Interview du président du Conseil pontifical de la Culture

Le cardinal dans la Maison du poète


«J’ai la nette impression de voir émerger, à partir de positions pourtant très éloignées, une requête sincère qui s’adresse à l’Église, qui lui demande de recommencer à parler de la substance de son message, qui lui demande, en fin de compte, de recommencer à parler de Dieu. Et là, Dante peut nous venir en aide». Conversation avec le cardinal Gianfranco Ravasi


Interview du cardinal Gianfranco Ravasi par Paolo Mattei


Depuis presque cent ans, tous les dimanches matin, on entend déclamer Dante à Rome. Depuis 1914, en effet, les plus illustres spécialistes italiens du grand poète récitent et commentent la Divine Comédie, dont ils lancent les tercets au son des cloches du Trastevere, le quartier où se trouve le petit palais construit au XVe siècle par la famille Anguillara, et devenu aujopurd’hui le siège de la Maison de Dante. Fondée en 1913 sur initiative de Sidney Sonnino, alors ministre des Affaires étrangères pro tempore, la Maison de Dante, «association culturelle apolitique et sans but lucratif», organise depuis près d’un siècle des conférences et des lectures publiques des œuvres du grand poète et des activités «aptes à soutenir les études permettant d’approfondir la connaissance de sa vie, de son temps et de son œuvre», précise le statut. En février dernier, le cardinal Gianfranco Ravasi a pris la succession de la présidence occupée jusque là par Giulio Andreotti, nommé depuis président honoraire. Le cardinal Ravasi, qui a déclaré «sa grande joie et sa stupeur» en se voyant invité à accepter cette charge, est le président du Conseil pontifical de la Culture du Saint-Siège, avec lequel il a constitué tout récemment un Comité scientifique pour promouvoir et organiser les célébrations du septième centenaire de la mort de Dante, en 2021. Une bonne occasion, a dit le prélat «pour créer des synergies entre les institutions ecclésiales et civiles».

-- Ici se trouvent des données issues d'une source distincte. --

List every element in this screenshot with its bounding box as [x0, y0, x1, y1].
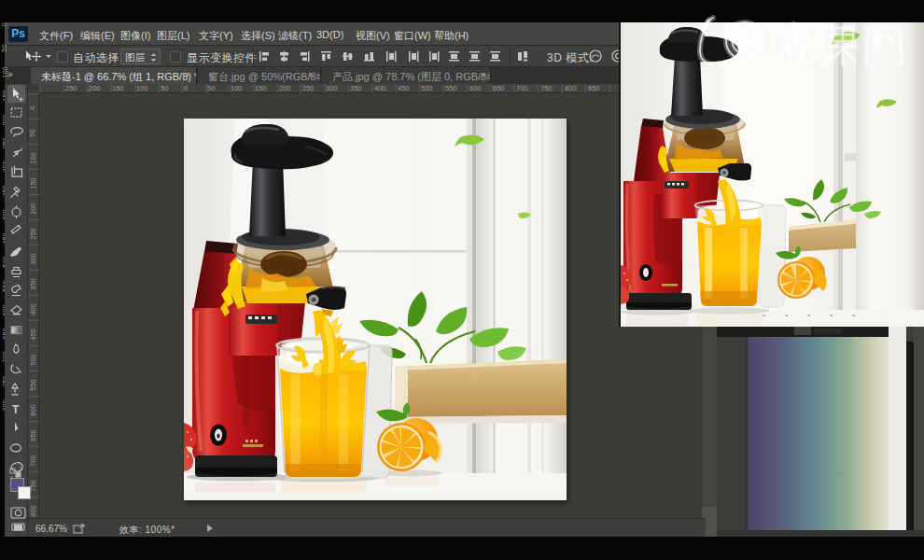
svg-text:T: T — [12, 403, 20, 416]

Nous l’avons rencontré pour parler du poète florentin et d’autres sujets.

 

Le cardinal Gianfranco Ravasi avec le professeur Enrico Malato, au cours de la conférence de presse pour présenter les initiatives de la Maison de Dante et du Conseil pontifical de la Culture en vue du septième centenaire de la mort du poète (1321-2021), Rome, le 7 mars 2012

Le cardinal Gianfranco Ravasi avec le professeur Enrico Malato, au cours de la conférence de presse pour présenter les initiatives de la Maison de Dante et du Conseil pontifical de la Culture en vue du septième centenaire de la mort du poète (1321-2021), Rome, le 7 mars 2012

Éminence, comment se sont noués vos liens avec Dante?

GIANFRANCO RAVASI: Ils n’ont rien à voir avec une compétence technique ou académique proprement dite, car mes études ont porté sur un autre domaine. Il s’agit plutôt d’une symbiose idéale et spirituelle née de deux différents aspects: le premier, c’est la passion pour la poésie que je nourris depuis mon adolescence. J’ai toujours été un grand lecteur de poésie de tous genres et de tous pays. Le deuxième a été, en quelque sorte, un coup de chance: j’ai eu, dans mes années de lycée au petit séminaire de Milan, un professeur de littérature qui était littéralement amoureux de Dante. Il avait dans sa bibliothèque une interminable série de commentaires de ses œuvres, et son enseignement se nourrissait des interprétations des différents auteurs. Il faisait pour nous, dans ce monde démesuré, une sélection au moyen de laquelle, en lecteur passionné, il ouvrait pour nous des horizons toujours nouveaux. Je lui suis reconnaissant de m’avoir appris à lire Dante avec amour, sans exclure la rigueur que requiert la poésie.

Que voulez-vous dire par “rigueur”?

La poésie n’est pas le langage instinctif et spontanéiste des nombreux versificateurs qui se livrent à des variations infinies sur les roses et les gouttes de rosée… La poésie est le summum de la rationalité, elle est une logique supérieure, transcendante, astreinte à une extraordinaire rigueur et à une grammaire propre. Pensons un instant à ce que signifiaient pour Dante la précision géométrique du vers, le respect des accents et des césures, la recherche scrupuleuse des rimes… Cette méticulosité est celle-là même qu’exige la musique. Je pense par exemple à Bach, dont plusieurs compositions font penser à la métaphore que l’on utilise souvent pour la Divine Comédie, celle d’une cathédrale. On trouve, à l’ouverture de certaines de ses œuvres, une “flèche” musicale qui revient, en fin de compte, comme un parallélisme nécessaire.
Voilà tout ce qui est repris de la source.